Intermediate representation
In sqoop2 connectors will supply their own map phase that will import data into HDFS. Because this piece of code will be fully under connector maintenance, we need to agree on common intermediate (map output) form for all connectors and all cases. This page goal is to do comparison of different intermediate representation, so that we can pick up the appropriate one for sqoop 2.
Goals
- Simple
- Fast (no necessary parsing, encoding, ...)
Ideas
List of ideas that we've explored.
MySQL's mysqldump format
Comma separated list of values present in one single Text instance. Various data types are encoded as following:
Data type |
Encoding |
---|---|
BIT |
String (array of bites rounded up to 1 byte, 20 bits are rounded to 24 bits/3 bytes) |
INT(small, big, ...) |
Direct value (666) |
BOOL |
Direct number (1 or 0) |
DECIMAL(fixed, ...) |
Direct value (66.6) |
FLOAT (double, ...) |
Direct value, might be in scientific notation (666.6, 5.5e-39) |
DATE |
String with format YYYY-MM-DD (2012-01-01) |
DATETIME |
String with format YYYY-MM-DD HH:MM:DD (2012-01-01 09:09:09) |
TIMESTAMP |
String with format YYYY-MM-DD HH:MM:DD (2012-01-01 09:09:09) |
TIME |
String with format HH:MM:DD (09:09:09) |
CHAR(varchar, text, blob) |
String |
ENUM |
String with enumerated value |
SET |
String with comma separated enumerated values |
DATE and DATETIME types are returning same content as was stored in the table (no timezone conversions), whereas TIMESTAMP is always stored as UTC and is converted to connection timezone automatically. Explicit timezone specification do not seem to be part of the export.

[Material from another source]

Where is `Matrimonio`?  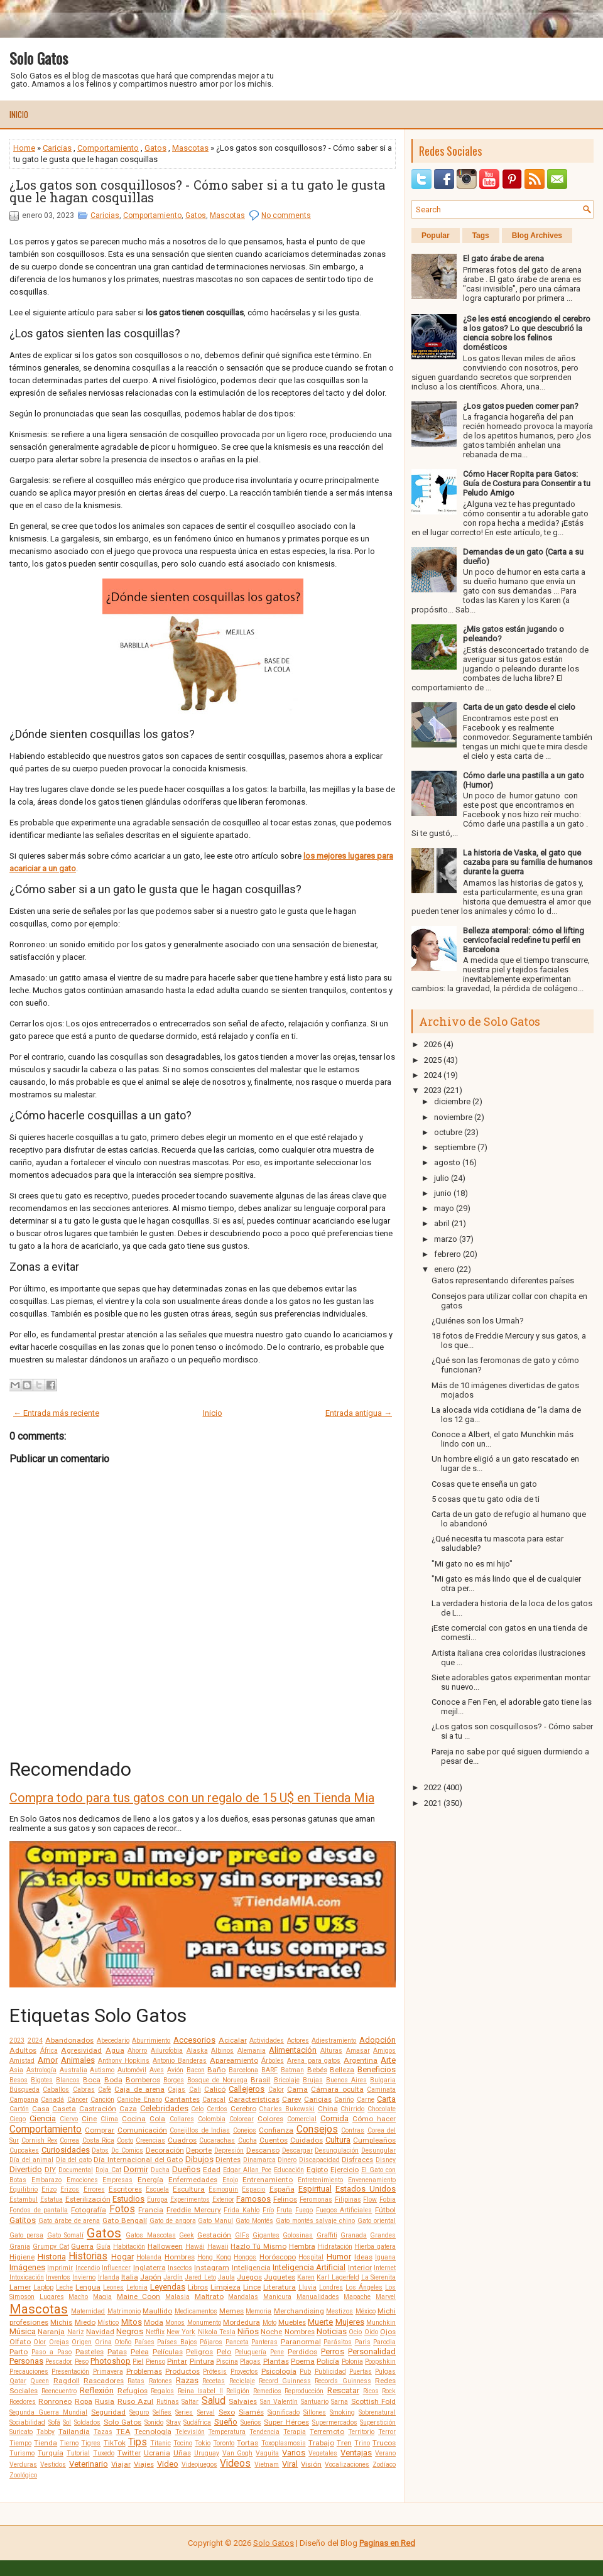
Matrimonio is located at coordinates (124, 2311).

Missing value is represented as constant NULL (it's not a string constant, therefore it's not quoted). Strings have very simple encoding -- most of the bytes (characters) are printed as they are with exception of following bytes:
Byte |
Written as |
---|---|
0x00 |
\0 |
0x0A |
\n |
0x0D |
\r |
0x1A |
\Z |
0x22 |
\" |
0x27 |
\' |
0x5C |
\ \ (no space) |
For example:
0,'Hello world','Jarcec\'s notes',NULL,66.6,'2012-06-06 06:06:06'
PostgreSQL's pg_dump format
String are quoted with single quotes - ' -. All characters are printed as they are with exception of single quote that is doubled (e.g. two single quotes '' are encoding single quote and not end of the string.